Pas de budget avant le sommet

L'hémicycle du Parlement européen à Bruxelles.(Photo: Parlement européen)
L'hémicycle du Parlement européen à Bruxelles.
(Photo: Parlement européen)
Les dernières propositions britanniques concernant le budget de l’Union européenne pour la période 2007-2013 n’ont pas permis une véritable avancée avant l’ouverture du Sommet de Bruxelles, jeudi 15 décembre. La Grande-Bretagne, qui assure la présidence tournante de l’Union jusqu’à la fin de l’année 2005, refuse toujours de consentir à une diminution conséquente du rabais dont elle bénéficie depuis 1984, comme le lui demande pourtant l’ensemble de ses partenaires européens. Si les choses restent en l’état, l’Europe se dirige vers une impasse.

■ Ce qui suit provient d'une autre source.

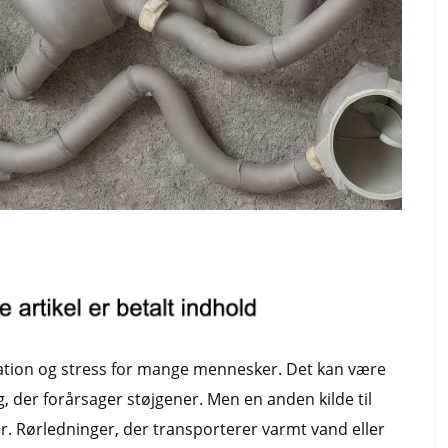
ritation og stress for mange mennesker. Det kan være
g, der forårsager støjgener. Men en anden kilde til
ør. Rørledninger, der transporterer varmt vand eller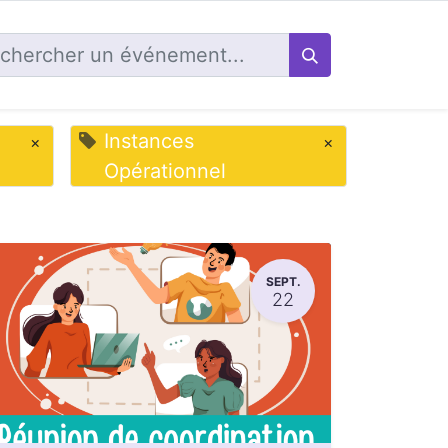
Instances
×
×
Opérationnel
SEPT.
22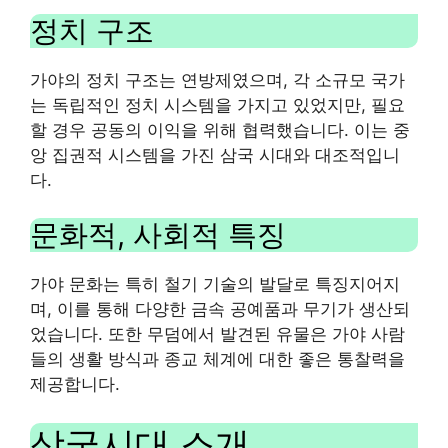
정치 구조
가야의 정치 구조는 연방제였으며, 각 소규모 국가
는 독립적인 정치 시스템을 가지고 있었지만, 필요
할 경우 공동의 이익을 위해 협력했습니다. 이는 중
앙 집권적 시스템을 가진 삼국 시대와 대조적입니
다.
문화적, 사회적 특징
가야 문화는 특히 철기 기술의 발달로 특징지어지
며, 이를 통해 다양한 금속 공예품과 무기가 생산되
었습니다. 또한 무덤에서 발견된 유물은 가야 사람
들의 생활 방식과 종교 체계에 대한 좋은 통찰력을
제공합니다.
삼국시대 소개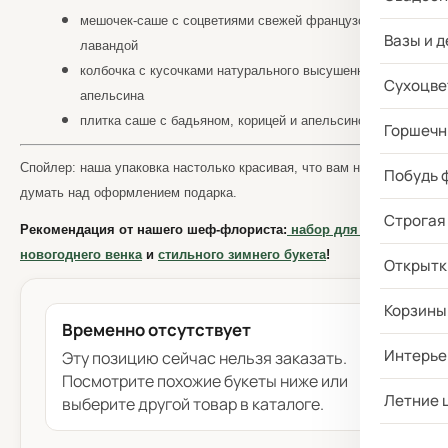
мешочек-саше с соцветиями свежей французской
Вазы и д
лавандой
колбочка с кусочками натурального высушенного
Сухоцве
апельсина
плитка саше с бадьяном, корицей и апельсином
Горшечн
Спойлер: наша упаковка настолько красивая, что вам не придётся
Побудь 
думать над оформлением подарка.
Строгая
Рекомендация от нашего шеф-флориста:
набор для сборки
новогоднего венка
и
стильного зимнего букета
!
Открытк
Корзины
Временно отсутствует
Интерье
Эту позицию сейчас нельзя заказать.
Посмотрите похожие букеты ниже или
Летние 
выберите другой товар в каталоге.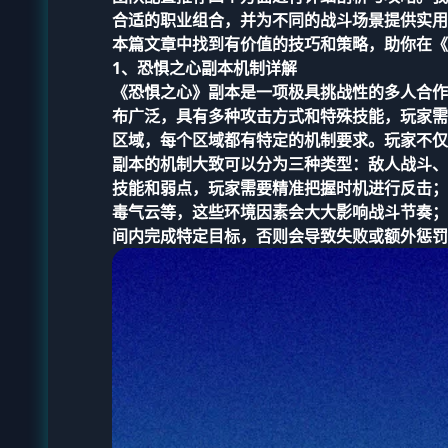
合适的职业组合，并为不同的战斗场景提供实用
本篇文章中找到有价值的技巧和策略，助你在《
1、恐惧之心副本机制详解
《恐惧之心》副本是一项极具挑战性的多人合作
布广泛，具有多种攻击方式和特殊技能，玩家需
区域，每个区域都有特定的机制要求。玩家不仅
副本的机制大致可以分为三种类型：敌人战斗、
技能和弱点，玩家需要精准把握时机进行反击；
毒气云等，这些环境因素会大大影响战斗节奏；
间内完成特定目标，否则会导致失败或额外惩罚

Londres persiste et signe. Il n’est pas question d’amputer sa ristourne au-delà des 8 milliards d’euros, mis sur la table des négociations par la Grande-Bretagne le 5 décembre. La dernière proposition budgétaire britannique, qui a été rendue publique mercredi 14 décembre, n’a marqué de ce point de vue aucun changement. Il s’agit pourtant de la principale pierre d’achoppement de la négociation engagée par les 25 Etats européens concernant le budget 2007-2013. Du point de vue de Jack Straw, le ministre britannique des Affaires étrangères, «il n’y aura pas de réforme fondamentale du rabais sans réforme fondamentale de la Politique agricole commune (PAC)».

Et c’est bien au niveau de l’exigence britannique de lier ces deux sujets que les positions semblent irréconciliables. La France estime que le financement de la PAC, qui a fait l’objet d’un accord à l’unanimité en 2003, ne peut être remis en cause avant la fin de la période concernée, c’est-à-dire avant 2013. Elle affirme que le rabais britannique constitue «une anomalie historique» et qu’il ne peut être maintenu alors que l’Union s’est élargie et que la Grande-Bretagne s’est enrichie. Le chèque britannique était, en effet, au départ destiné à compenser le fait que ce pays percevait un faible pourcentage des aides à l’agriculture alors qu’il était l’un des Etats les moins riches de l’Union.

Un budget insuffisant

Paris a d’ailleurs réussi à rallier à son point de vue une majorité d’Etats membres qui trouvent que la résistance des Britanniques sur la question du rabais n’est plus tenable et que leurs propositions budgétaires ne correspondent globalement pas aux besoins d’une Europe à 25. Là où le Luxembourg, qui a précédé la Grande-Bretagne à la présidence de l’Union européenne, avait avancé le chiffre de 871 milliards d’euros, la Grande-Bretagne ne propose finalement, après un effort, que 849,3 milliards d’euros. Une enveloppe globale jugée notoirement insuffisante. D’autant que le montant des fonds structurels destinés à aider les nouveaux Etats membres est lui aussi inférieur aux attentes (150 milliards d’euros contre 164 proposés par le Luxembourg) et n’a pas été augmenté dans la dernière proposition britannique.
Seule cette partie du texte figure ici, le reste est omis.